REQUIREMENT =>
Return the lines of the data below starting at the one holding "liczby zróżnicowanych obrazków" and ending at the one holding "在价格方面，日本VPS和美国VPS也有着一定", word for word, leaving every picture out.

SUPPLIED INFORMATION =>
════

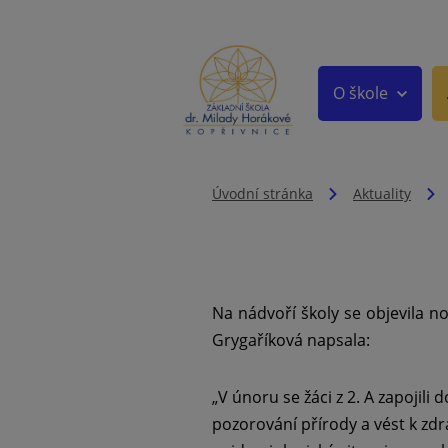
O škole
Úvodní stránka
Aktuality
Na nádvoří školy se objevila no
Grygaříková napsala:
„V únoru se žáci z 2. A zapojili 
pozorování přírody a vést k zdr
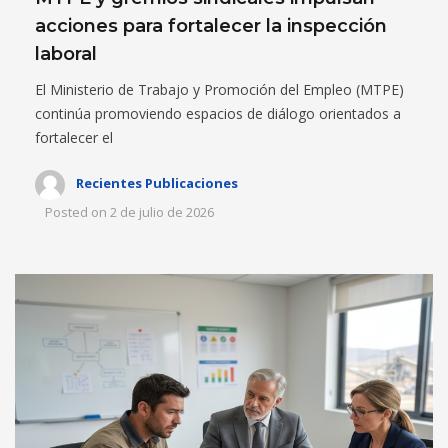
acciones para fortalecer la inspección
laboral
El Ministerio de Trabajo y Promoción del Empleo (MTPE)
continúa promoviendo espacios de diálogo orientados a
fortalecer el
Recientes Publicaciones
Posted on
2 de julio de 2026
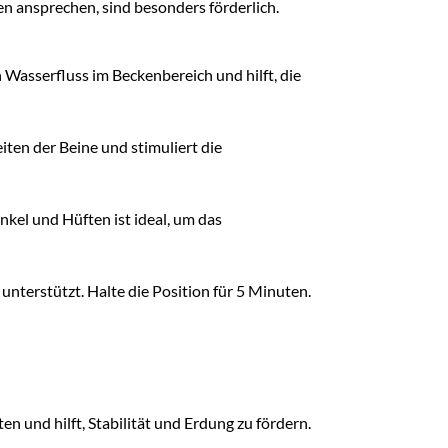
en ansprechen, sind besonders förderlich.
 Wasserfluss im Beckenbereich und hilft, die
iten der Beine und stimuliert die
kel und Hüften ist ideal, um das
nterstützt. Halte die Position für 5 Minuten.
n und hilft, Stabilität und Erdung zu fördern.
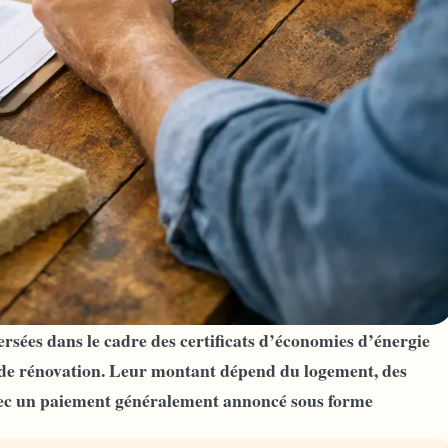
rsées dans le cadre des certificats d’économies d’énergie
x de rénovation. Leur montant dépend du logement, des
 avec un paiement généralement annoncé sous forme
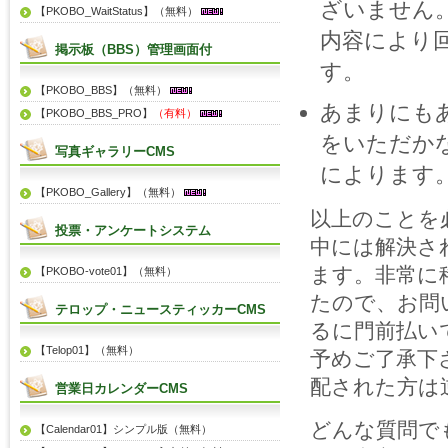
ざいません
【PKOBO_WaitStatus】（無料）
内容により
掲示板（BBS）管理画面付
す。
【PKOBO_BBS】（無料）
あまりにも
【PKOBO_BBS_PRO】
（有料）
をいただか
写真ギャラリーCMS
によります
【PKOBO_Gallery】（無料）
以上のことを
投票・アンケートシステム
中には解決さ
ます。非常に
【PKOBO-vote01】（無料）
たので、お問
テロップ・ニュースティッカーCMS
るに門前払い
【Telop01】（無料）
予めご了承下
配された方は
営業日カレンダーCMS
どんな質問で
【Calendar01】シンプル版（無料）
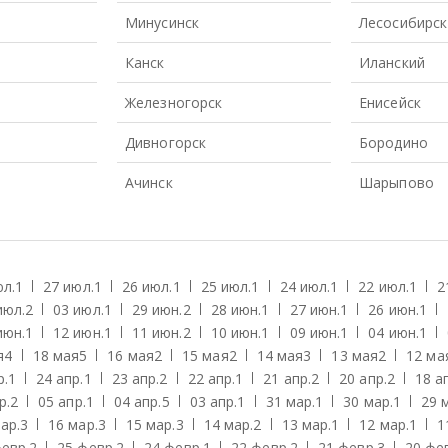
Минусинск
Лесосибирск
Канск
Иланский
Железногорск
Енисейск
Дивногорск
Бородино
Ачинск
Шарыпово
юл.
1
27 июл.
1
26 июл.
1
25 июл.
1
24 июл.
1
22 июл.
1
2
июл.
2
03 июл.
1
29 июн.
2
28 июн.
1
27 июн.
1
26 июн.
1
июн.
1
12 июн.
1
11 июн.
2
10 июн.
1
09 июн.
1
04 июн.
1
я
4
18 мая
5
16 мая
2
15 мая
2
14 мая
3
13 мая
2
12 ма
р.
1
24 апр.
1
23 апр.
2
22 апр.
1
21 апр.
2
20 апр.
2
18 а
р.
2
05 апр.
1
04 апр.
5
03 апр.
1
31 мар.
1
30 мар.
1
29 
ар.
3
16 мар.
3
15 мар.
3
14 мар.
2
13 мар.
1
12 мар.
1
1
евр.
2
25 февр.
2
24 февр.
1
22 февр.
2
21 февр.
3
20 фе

════

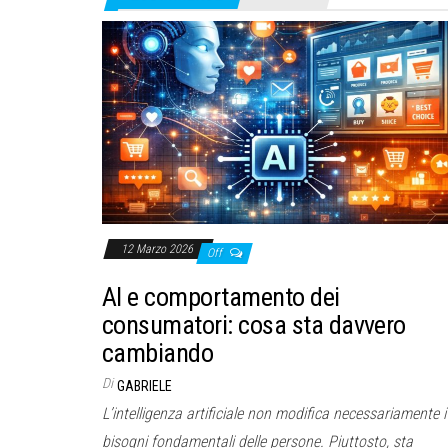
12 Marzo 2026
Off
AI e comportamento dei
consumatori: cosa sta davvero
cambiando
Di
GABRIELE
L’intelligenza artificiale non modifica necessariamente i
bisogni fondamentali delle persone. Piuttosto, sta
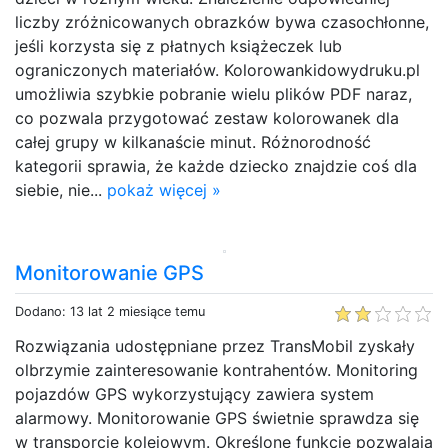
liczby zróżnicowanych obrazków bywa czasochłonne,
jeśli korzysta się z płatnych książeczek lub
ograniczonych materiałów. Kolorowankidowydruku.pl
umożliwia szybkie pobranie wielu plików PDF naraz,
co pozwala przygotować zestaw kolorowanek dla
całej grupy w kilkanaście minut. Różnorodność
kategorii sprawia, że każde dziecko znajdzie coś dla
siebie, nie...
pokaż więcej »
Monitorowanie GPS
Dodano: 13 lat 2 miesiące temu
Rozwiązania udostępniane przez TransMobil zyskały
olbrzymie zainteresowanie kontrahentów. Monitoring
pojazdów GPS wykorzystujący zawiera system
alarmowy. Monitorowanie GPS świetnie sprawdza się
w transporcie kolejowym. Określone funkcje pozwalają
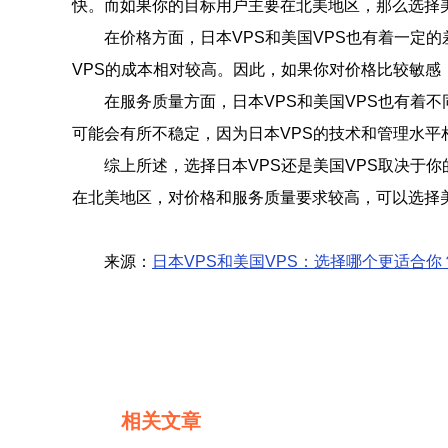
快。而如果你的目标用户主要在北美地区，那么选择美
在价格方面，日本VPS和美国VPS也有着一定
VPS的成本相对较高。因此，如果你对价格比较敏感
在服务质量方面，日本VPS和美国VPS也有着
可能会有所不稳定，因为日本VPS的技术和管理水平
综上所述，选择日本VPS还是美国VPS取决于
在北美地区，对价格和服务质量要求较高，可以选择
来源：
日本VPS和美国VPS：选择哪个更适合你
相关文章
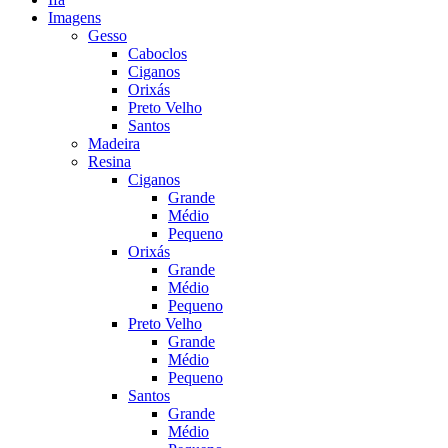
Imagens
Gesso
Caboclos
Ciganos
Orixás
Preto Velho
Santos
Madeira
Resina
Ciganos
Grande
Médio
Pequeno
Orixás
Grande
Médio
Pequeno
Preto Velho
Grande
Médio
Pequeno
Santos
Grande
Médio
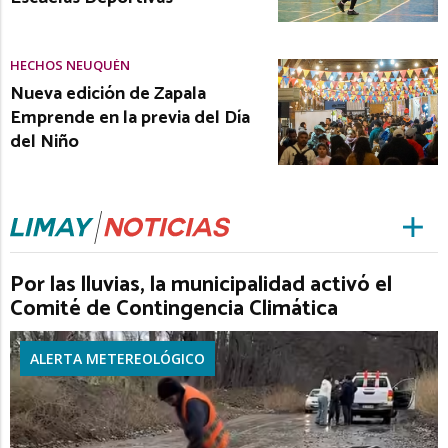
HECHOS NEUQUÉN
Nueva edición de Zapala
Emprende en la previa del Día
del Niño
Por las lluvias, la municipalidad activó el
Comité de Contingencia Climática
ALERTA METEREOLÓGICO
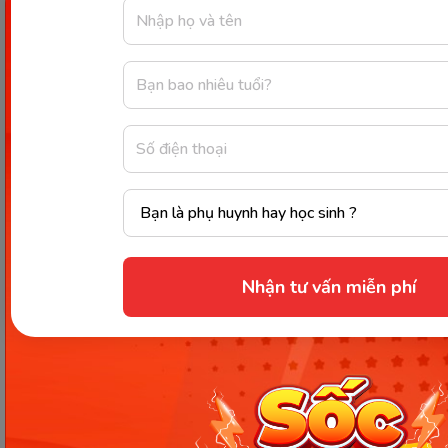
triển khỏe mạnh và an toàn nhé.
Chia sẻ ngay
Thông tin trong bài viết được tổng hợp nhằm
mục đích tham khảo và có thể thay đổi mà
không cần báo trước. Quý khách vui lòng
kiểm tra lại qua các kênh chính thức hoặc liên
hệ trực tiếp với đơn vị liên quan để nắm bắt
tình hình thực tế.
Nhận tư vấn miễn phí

════

SOLVED EXERCISE =>
liczby zróżnicowanych obrazków bywa czasochłonne,
jeśli korzysta się z płatnych książeczek lub
ograniczonych materiałów. Kolorowankidowydruku.pl
umożliwia szybkie pobranie wielu plików PDF naraz,
co pozwala przygotować zestaw kolorowanek dla
całej grupy w kilkanaście minut. Różnorodność
kategorii sprawia, że każde dziecko znajdzie coś dla
siebie, nie...
pokaż więcej »
Monitorowanie GPS
Dodano: 13 lat 2 miesiące temu
Rozwiązania udostępniane przez TransMobil zyskały
olbrzymie zainteresowanie kontrahentów. Monitoring
pojazdów GPS wykorzystujący zawiera system
alarmowy. Monitorowanie GPS świetnie sprawdza się
w transporcie kolejowym. Określone funkcje pozwalają
快。而如果你的目标用户主要在北美地区，那么选择美
在价格方面，日本VPS和美国VPS也有着一定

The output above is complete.